Data to examine:
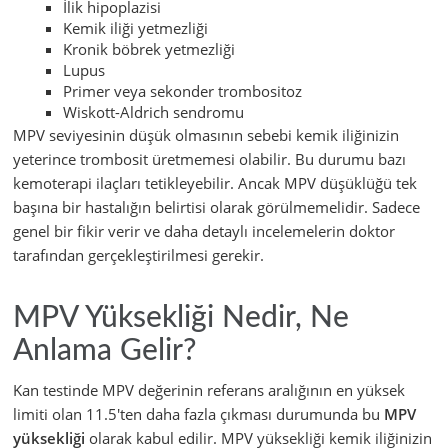
İlik hipoplazisi
Kemik iliği yetmezliği
Kronik böbrek yetmezliği
Lupus
Primer veya sekonder trombositoz
Wiskott-Aldrich sendromu
MPV seviyesinin düşük olmasının sebebi kemik iliğinizin
yeterince trombosit üretmemesi olabilir. Bu durumu bazı
kemoterapi ilaçları tetikleyebilir. Ancak MPV düşüklüğü tek
başına bir hastalığın belirtisi olarak görülmemelidir. Sadece
genel bir fikir verir ve daha detaylı incelemelerin doktor
tarafından gerçekleştirilmesi gerekir.
MPV Yüksekliği Nedir, Ne
Anlama Gelir?
Kan testinde MPV değerinin referans aralığının en yüksek
limiti olan 11.5'ten daha fazla çıkması durumunda bu
MPV
yüksekliği
olarak kabul edilir. MPV yüksekliği kemik iliğinizin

What is needed: Wherever the string "daha" appears in the records, copy the whole line.

Task response:
genel bir fikir verir ve daha detaylı incelemelerin doktor
limiti olan 11.5'ten daha fazla çıkması durumunda bu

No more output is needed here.